Les travaux de la Commission ont occupé et continuent d’occuper une place centrale dans
mes activités quotidiennes : non seulement celles de juge de la Cour internationale de Justice, mais
aussi et surtout celles de juriste international. C’est à votre dévouement  et celui de vos
prédécesseurs  que le système juridique international doit être ce qu’il est aujourd’hui. Au nom
des juristes internationaux du monde entier, soyez-en remerciés. Au premier rang de ces juristes
internationaux figurent, bien entendu, mes collègues de la Cour internationale de Justice, nombre
desquels, ayant siégé à la Commission, m’ont demandé de vous transmettre leurs félicitations à
l’occasion de ce soixante-dixième anniversaire ainsi que leurs voeux les meilleurs pour l’avenir.
La cérémonie d’aujourd’hui a pour thème «Dresser le bilan pour l’avenir», mais je voudrais
prendre quelques minutes pour interroger le passé, le but étant de mesurer le rôle que la
Commission a joué au cours des sept dernières décennies, ce qui me fait penser au proverbe
africain qui dit que «si tu veux connaître la fin, regarde le début».

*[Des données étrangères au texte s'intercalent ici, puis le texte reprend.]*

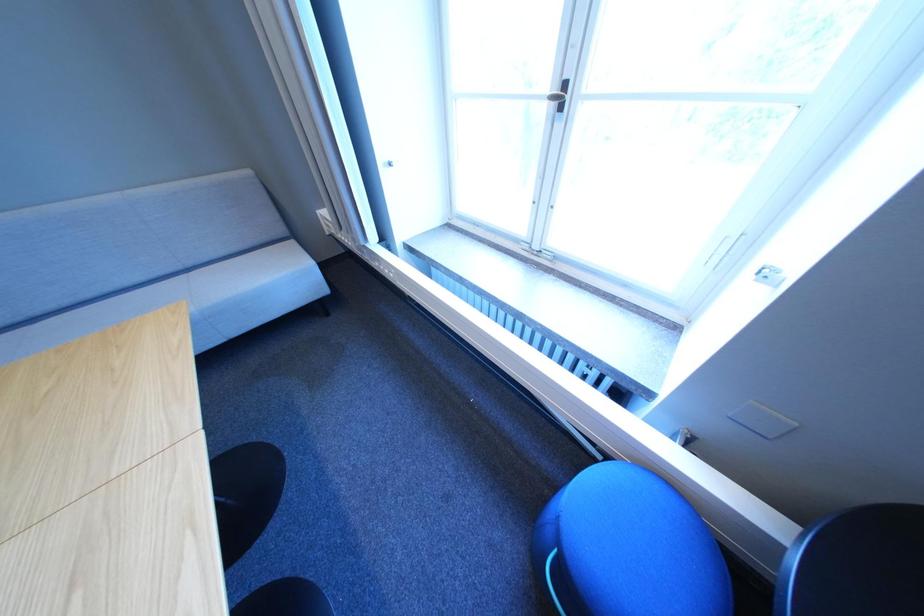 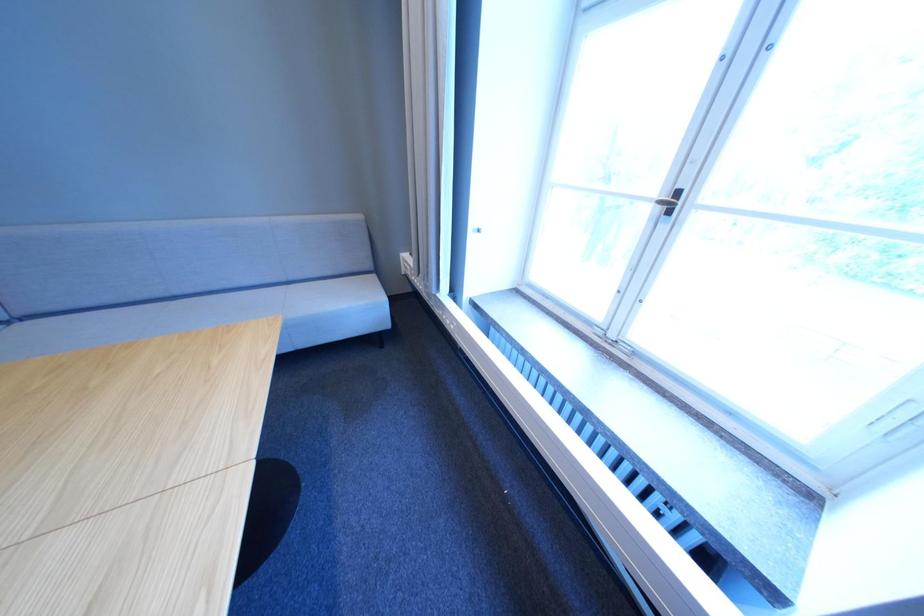 Question: Based on the continuous images, in which direction is the camera rotating? Reply with the corresponding letter.

Choices:
 (A) Left
 (B) Right
 (C) Up
 (D) Down

Answer: (A) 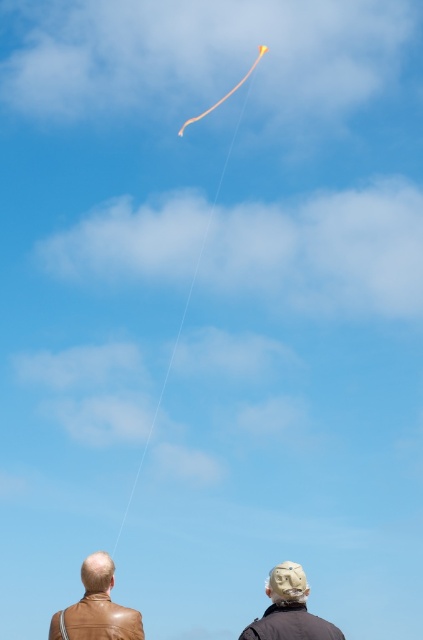 Question: Considering the relative positions of brown leather jacket at lower left and orange string at upper center in the image provided, where is brown leather jacket at lower left located with respect to orange string at upper center?

Choices:
 (A) left
 (B) right

Answer: (B)

Question: Based on their relative distances, which object is farther from the orange string at upper center?

Choices:
 (A) brown leather jacket at lower left
 (B) matte black jacket at lower center

Answer: (A)

Question: Is brown leather jacket at lower left above yellow matte kite at upper center?

Choices:
 (A) yes
 (B) no

Answer: (B)

Question: Which point appears closest to the camera in this image?

Choices:
 (A) (137, 636)
 (B) (227, 96)

Answer: (A)

Question: Can you confirm if brown leather jacket at lower left is positioned below yellow matte kite at upper center?

Choices:
 (A) no
 (B) yes

Answer: (B)

Question: Estimate the real-world distances between objects in this image. Which object is farther from the yellow matte kite at upper center?

Choices:
 (A) orange string at upper center
 (B) matte black jacket at lower center

Answer: (B) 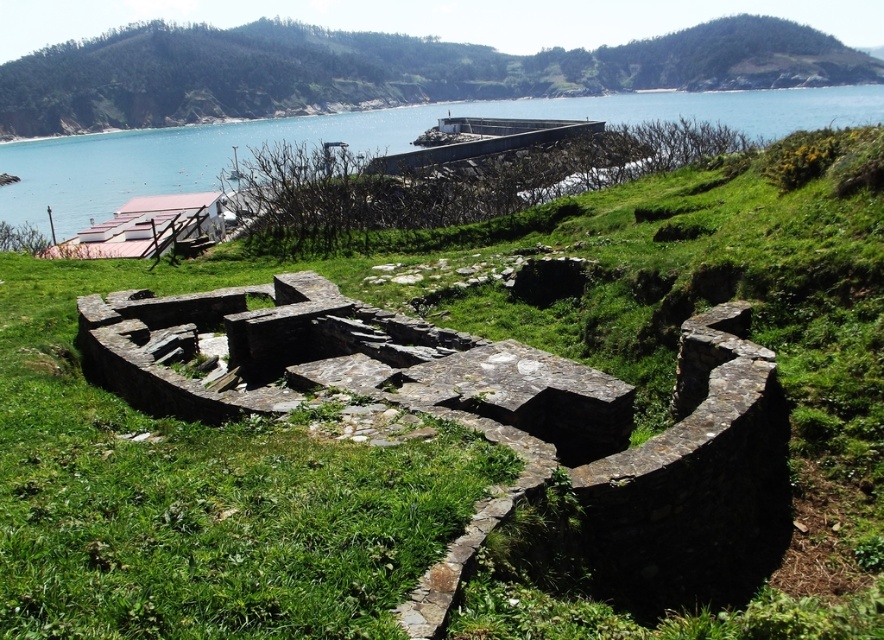 Consider the image. Does green stone ruins at center appear under blue water at center?

No, green stone ruins at center is not below blue water at center.

Based on the photo, is green stone ruins at center further to the viewer compared to blue water at center?

Yes, it is behind blue water at center.

Find the location of a particular element. This screenshot has height=640, width=884. green stone ruins at center is located at coordinates (383, 72).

Le XXe siècle a été une ère singulièrement riche en bouleversements pour le système
juridique international. D’une part, il a marqué le passage du droit international d’un système
enfermé dans un petit cercle d’Etats européens à un autre prétendant légitimement à l’universalité
et ouvert aux Etats des quatre coins du monde. D’autre part, dépassant le système étatique
westphalien le droit international s’est mué en ordre juridique sensible aux besoins et exigences
d’une pluralité d’acteurs, dont des organisations internationales, des personnes physiques et
morales qu’il reconnaît. Ce ne sont là que deux paris, parmi tant d’autres, que la CDI est appelée à
tenir depuis sa création en 1947.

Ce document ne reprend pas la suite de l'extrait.